● TASK STATEMENT:
List every line in this data where the string "romans" occurs.

● SUPPLIED ENTRIES:
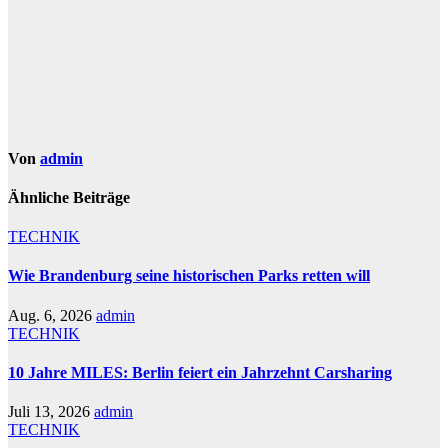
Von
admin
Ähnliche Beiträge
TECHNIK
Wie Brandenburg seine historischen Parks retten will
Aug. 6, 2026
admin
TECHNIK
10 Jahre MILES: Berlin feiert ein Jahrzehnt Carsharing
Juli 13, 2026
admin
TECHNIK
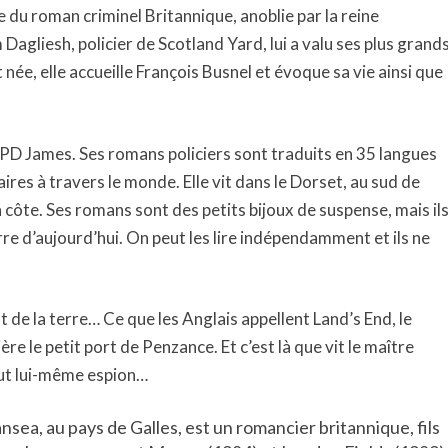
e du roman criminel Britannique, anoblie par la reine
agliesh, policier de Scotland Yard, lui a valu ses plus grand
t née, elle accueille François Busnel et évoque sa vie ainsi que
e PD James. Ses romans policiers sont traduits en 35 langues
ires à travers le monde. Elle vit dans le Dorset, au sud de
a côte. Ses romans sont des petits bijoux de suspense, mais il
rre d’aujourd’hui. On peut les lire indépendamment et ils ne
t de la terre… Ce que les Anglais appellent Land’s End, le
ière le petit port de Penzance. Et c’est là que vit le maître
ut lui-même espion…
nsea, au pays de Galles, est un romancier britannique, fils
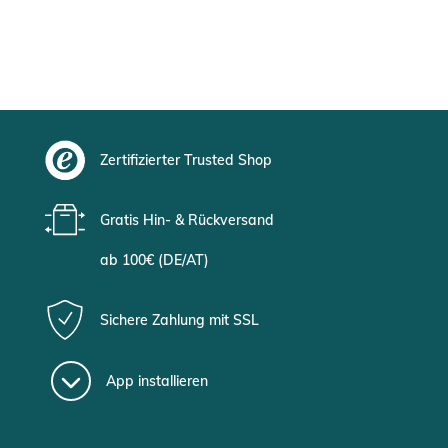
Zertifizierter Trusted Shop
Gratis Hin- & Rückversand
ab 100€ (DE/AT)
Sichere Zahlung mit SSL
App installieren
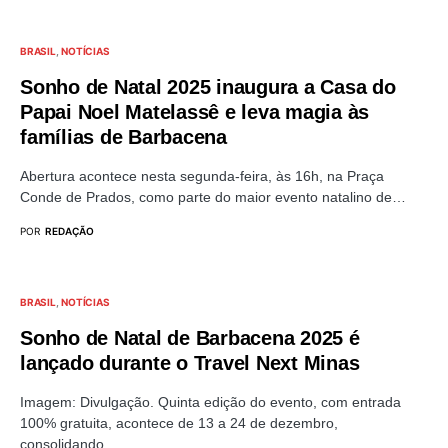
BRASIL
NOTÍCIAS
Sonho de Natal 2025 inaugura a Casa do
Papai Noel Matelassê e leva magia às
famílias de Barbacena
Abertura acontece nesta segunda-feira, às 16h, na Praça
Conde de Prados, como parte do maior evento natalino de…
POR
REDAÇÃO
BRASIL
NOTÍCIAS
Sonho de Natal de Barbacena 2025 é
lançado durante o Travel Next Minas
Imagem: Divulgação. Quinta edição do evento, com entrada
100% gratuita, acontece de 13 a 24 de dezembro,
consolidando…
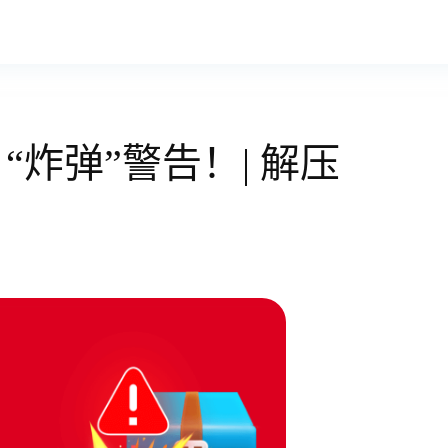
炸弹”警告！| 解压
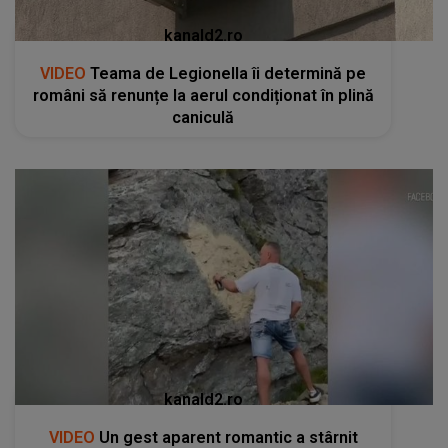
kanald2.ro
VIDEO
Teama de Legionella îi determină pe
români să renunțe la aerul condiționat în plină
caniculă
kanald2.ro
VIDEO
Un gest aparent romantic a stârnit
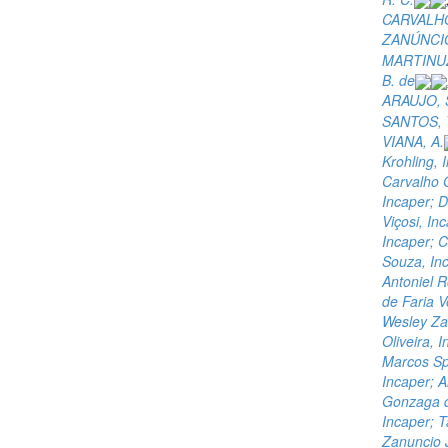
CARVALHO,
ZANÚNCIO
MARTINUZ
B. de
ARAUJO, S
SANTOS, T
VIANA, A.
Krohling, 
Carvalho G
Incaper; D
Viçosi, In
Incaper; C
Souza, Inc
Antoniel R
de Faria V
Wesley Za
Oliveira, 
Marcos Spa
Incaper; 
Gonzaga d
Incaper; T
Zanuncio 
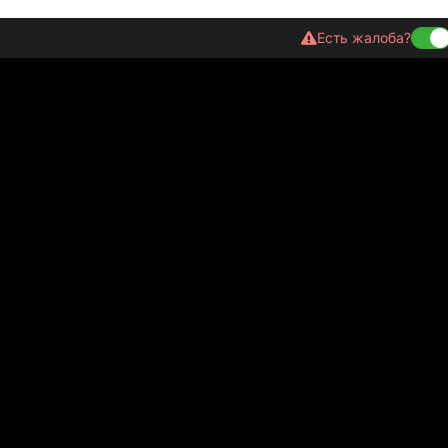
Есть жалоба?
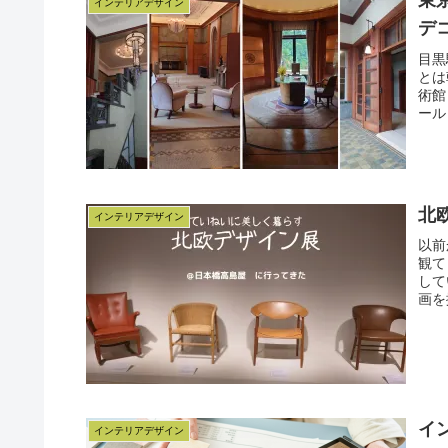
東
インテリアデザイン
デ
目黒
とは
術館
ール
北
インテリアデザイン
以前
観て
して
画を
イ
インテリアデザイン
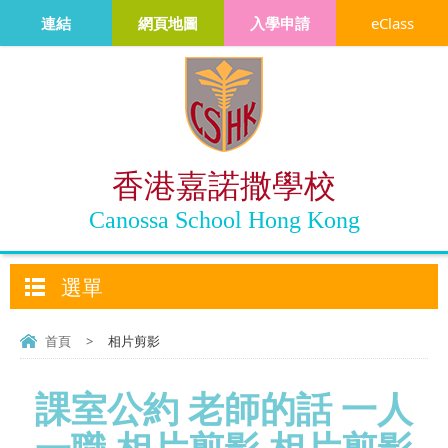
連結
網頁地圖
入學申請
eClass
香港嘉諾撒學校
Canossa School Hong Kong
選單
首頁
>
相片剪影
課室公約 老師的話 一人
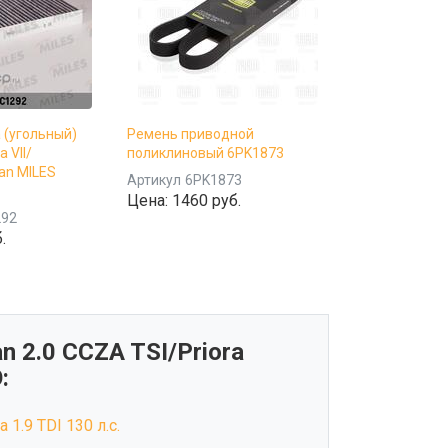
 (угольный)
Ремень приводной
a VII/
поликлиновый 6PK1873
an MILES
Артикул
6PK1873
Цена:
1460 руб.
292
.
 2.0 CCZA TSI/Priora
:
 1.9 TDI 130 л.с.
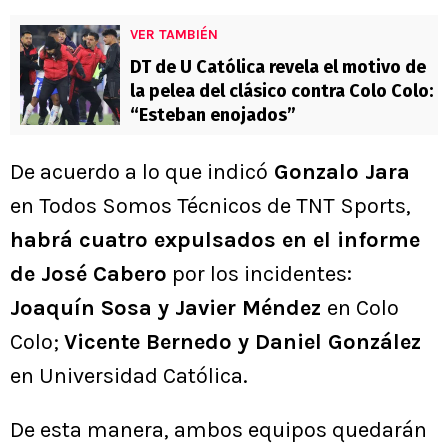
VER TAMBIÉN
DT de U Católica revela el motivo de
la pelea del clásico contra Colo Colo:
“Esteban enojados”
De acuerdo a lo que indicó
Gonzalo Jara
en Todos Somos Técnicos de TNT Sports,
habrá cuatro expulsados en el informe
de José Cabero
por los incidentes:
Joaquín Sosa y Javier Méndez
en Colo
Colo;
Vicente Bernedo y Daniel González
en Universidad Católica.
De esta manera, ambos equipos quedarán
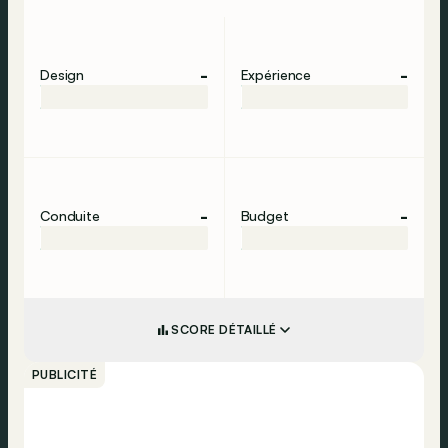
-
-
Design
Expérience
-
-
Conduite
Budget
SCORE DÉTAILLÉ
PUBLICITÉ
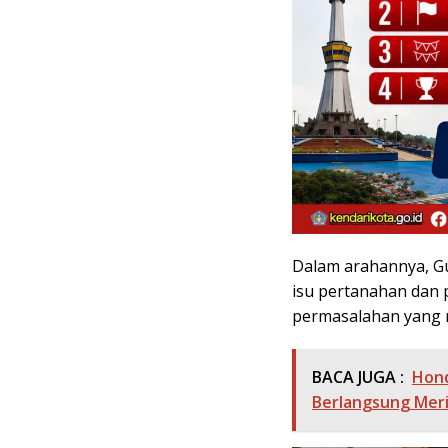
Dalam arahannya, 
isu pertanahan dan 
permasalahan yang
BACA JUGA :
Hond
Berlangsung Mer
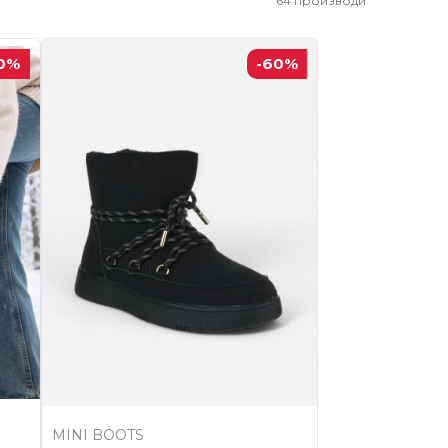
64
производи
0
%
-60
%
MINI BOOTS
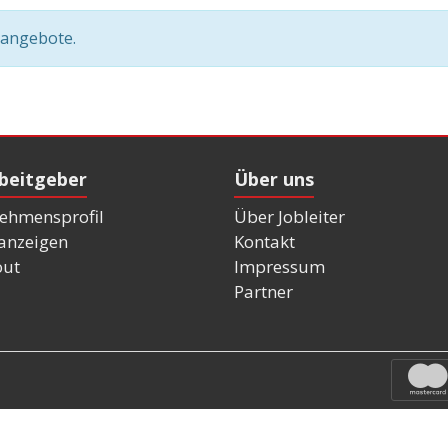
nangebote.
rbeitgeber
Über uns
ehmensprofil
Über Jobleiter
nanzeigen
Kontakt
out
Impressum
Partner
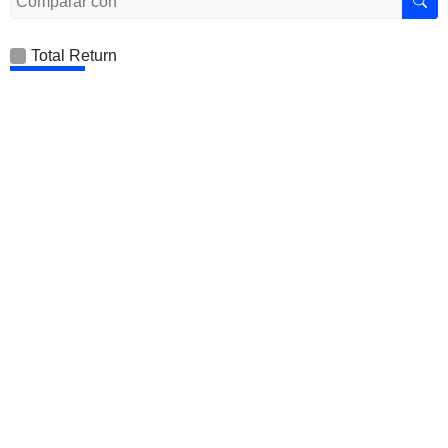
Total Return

● PROBLEM SOLUTION:
e PD James. Ses romans policiers sont traduits en 35 langues
a côte. Ses romans sont des petits bijoux de suspense, mais il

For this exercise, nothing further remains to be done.